**EXERCISE REQUIREMENTS**: Treat the line containing "Diploma day" as the first line of the answer and the last line of the data as its final line, reproducing every line between exactly.

** Opening GIVEN RECORDS block **

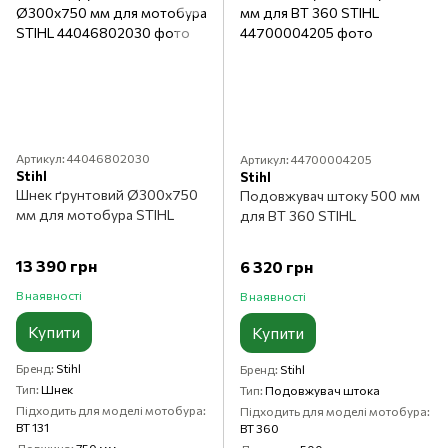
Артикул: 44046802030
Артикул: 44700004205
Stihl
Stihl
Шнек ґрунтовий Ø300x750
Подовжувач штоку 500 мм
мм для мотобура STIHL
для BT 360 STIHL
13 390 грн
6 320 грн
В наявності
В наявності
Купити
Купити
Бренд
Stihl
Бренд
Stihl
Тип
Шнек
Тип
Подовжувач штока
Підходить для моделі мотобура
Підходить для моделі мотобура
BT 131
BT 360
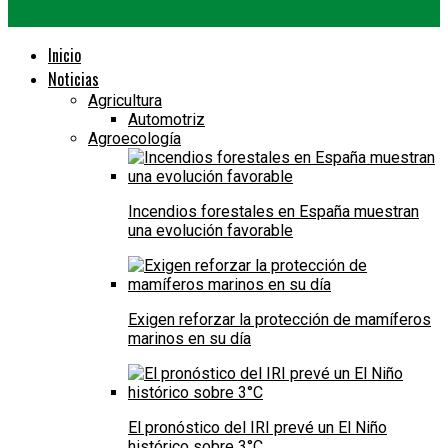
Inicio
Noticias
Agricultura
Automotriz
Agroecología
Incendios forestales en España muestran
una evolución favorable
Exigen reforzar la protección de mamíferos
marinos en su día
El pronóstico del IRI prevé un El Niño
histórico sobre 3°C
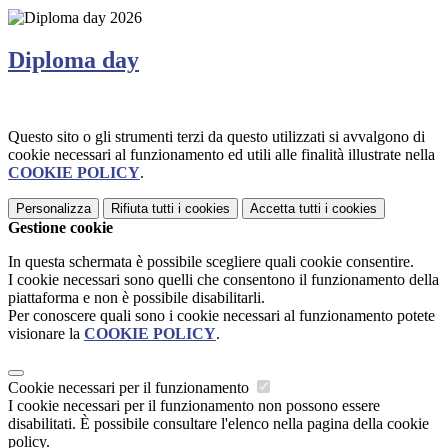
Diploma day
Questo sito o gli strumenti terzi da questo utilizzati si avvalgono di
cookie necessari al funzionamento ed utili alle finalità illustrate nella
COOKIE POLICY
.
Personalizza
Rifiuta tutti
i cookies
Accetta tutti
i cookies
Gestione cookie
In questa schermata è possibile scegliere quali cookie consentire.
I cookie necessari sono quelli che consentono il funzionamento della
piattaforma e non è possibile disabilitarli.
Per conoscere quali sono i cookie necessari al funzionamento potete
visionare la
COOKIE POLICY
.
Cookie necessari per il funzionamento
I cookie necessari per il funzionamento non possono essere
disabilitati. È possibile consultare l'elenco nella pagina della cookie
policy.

** Closing GIVEN RECORDS block **

**SOLVED EXERCISE**:
Diploma day
Questo sito o gli strumenti terzi da questo utilizzati si avvalgono di
cookie necessari al funzionamento ed utili alle finalità illustrate nella
COOKIE POLICY
.
Personalizza
Rifiuta tutti
i cookies
Accetta tutti
i cookies
Gestione cookie
In questa schermata è possibile scegliere quali cookie consentire.
I cookie necessari sono quelli che consentono il funzionamento della
piattaforma e non è possibile disabilitarli.
Per conoscere quali sono i cookie necessari al funzionamento potete
visionare la
COOKIE POLICY
.
Cookie necessari per il funzionamento
I cookie necessari per il funzionamento non possono essere
disabilitati. È possibile consultare l'elenco nella pagina della cookie
policy.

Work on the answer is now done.